> [Material shown]:
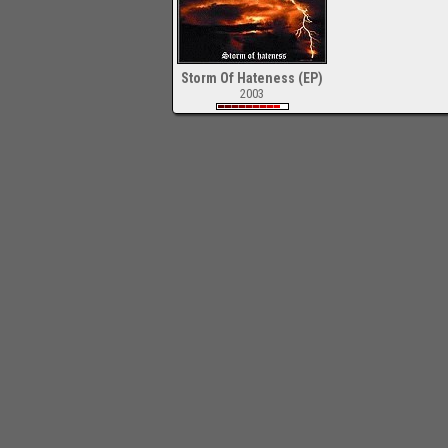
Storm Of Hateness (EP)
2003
* * *
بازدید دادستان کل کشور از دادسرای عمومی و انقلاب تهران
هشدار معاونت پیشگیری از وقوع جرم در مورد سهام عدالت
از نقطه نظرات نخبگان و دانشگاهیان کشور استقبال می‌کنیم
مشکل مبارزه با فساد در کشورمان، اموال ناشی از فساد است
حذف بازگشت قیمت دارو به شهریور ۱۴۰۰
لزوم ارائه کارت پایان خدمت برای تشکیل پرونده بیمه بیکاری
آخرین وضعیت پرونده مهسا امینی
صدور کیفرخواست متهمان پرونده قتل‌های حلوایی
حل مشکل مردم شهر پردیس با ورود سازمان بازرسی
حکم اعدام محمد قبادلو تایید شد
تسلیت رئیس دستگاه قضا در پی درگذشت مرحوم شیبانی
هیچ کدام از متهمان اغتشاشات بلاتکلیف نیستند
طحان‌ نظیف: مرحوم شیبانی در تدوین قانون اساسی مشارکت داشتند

> [What to work on]: Which lines of the records above contain the word "مشکل"? Show each of them.

> [Answer box]:
مشکل مبارزه با فساد در کشورمان، اموال ناشی از فساد است
حل مشکل مردم شهر پردیس با ورود سازمان بازرسی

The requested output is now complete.